Where to begin. How the story keeps growing and I worry I won’t catch it. I have to stop worrying. I’m catching it. Not everything will be remembered now. Not everything has that kind of grip to it. Some things are more liquid, or foggy, vaporous and ethereal, and when they are ready to land, they will land. But here’s what there is from the past two days. First. Saturday morning. Carey and her pajamas and how the goodbye felt too hasty. The quiet streets of Friend. Big mugs of coffee and $2.99 pancakes at the Java Jitters with fresh strawberries and whipped cream. Refills for a quarter. The startle and disbelief of breakfast for 3 for under $25. The road to Seward. How we had to drive to get there. The slight dissatisfaction of not riding. Carla, waiting at the Community Hall for a 10 a.m. start time. A last-minute radio interview in the parking lot. Bike haikus. How we leaned into the speaker phone and did our best. The humidity rising already. What used to be a church. The stained glass, the pews. Something about a melodrama. A giant buzz saw behind us. Sliced tree trunks. The Nebraska poets in the audience. The slightest feeling of pressure. Outside, a bike rodeo led by local police. The words “potato,” “socks,” and “bomb.” The building of a new library in 90 degree heat. A boy in a orange shirt, determined to finish the job. The smell of wood. Lemonade with ice. Soft chocolate chip cookies. Another poem.
Lunch at Café on the Square. A tandem bicycle on a brick wall. Chicken salad with sweet pickles. Crinkle fries. The waitress of all waitresses. Free wi-fi before paying the bill. Down the block, an open house for an art gallery. Lois and plein d’air. What she said about Montana. Her clear and present love. The Little Free Library in front of the Liberty House. “You’re the poets!!” she exclaimed and asked for a picture. The celebrity in a small town.
Entering Lincoln. The strange, cosmopolitan busy-ness. The twist of directions. The surprise of trees. Arrival at Deanna’s house. Her immediate and poignant welcome. Blair’s tie collection. The toiletry kit in the guest bathroom. The plushness of the towels. Something yummy in the crockpot. “Whenever you’re ready to eat,” she said, and we were. Barbecued pulled chicken. Cold cold slaw. Pasta salad with halved cherry tomatoes and fresh basil and mozzarella. A meal, I realized suddenly, I had been dreaming about for weeks.
The bumpy ride to Common Root. O Street and evening traffic. Bob and Donna and Lacey and Andi. Phil and his shy hello. A steamy room filled. Getting right down to the story. Words I sank my teeth into. The quiet in the room. Poetry as spectator sport. Poetry as call and response. The drift of cottonwood. Ninja turtles. Organic gardens. What blooms when you pay attention. When you look into someone’s clear eyes.

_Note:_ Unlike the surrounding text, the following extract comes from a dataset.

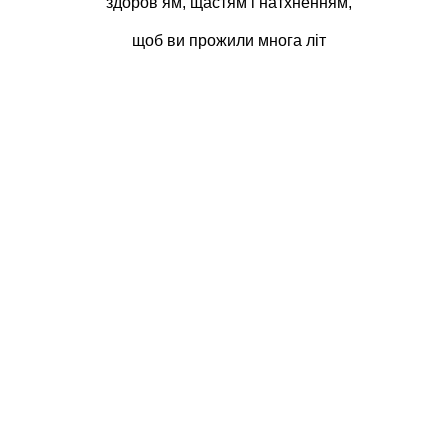
здоров’ям, щастям і натхненням,
щоб ви прожили многа літ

Chilled Nebraska wine waiting for us at South 83rd St. How to feel at home in less than 24 hours. Laughter for two more hours. Sleep and a gluttony of pillows.
Waking to parfait and the burble of coffee. How you had to be there to believe it. Blair, rising. His broad smile and ripe humor. The good article in the Lincoln Star.
Morning ride through Lincoln. Lacey and her map. The bike bath I envied. Dappled light through the trees. Not yet hot enough to bother. Nicole’s chocolate cupcakes and iced tea and lemonade. The young boy with the Huffy on a side yard who sold lake shells at 50 cents a pop so he could save enough money to buy a car. His earnestness and entrepreneurship. How I wanted to throw fistfuls of dollars into his Tupperware jar. Bob and the cigarette he held behind his back.
Back “home” for lunch before the library. The gift of Rush Limbaugh ties. The gift of a vintage creamer. Blair’s leap to the garage for the air compressor. Refilling the tires. One more photo. How leaving is a practice we’ve entered into and there are days we don’t like practicing it.
Bob and his wave into the parking lot. The immediate offer to help. Kathryn and her introduction. The small posters on the table. Setting up for the slide show. Another way to tell the story. Starting at the beginning. How easily we share the conversation. Like a gentle game of see-saw. Robert and the quiet and supportive way he's been following this journey. His poetic mentions on Twitter. His generous gift. The man who asked if he could draw while we wrote. The words "dollhouse" and "embrace" and the one that stumped us called "three." Signing books afterward. (And how glad I am we brought things to sell!)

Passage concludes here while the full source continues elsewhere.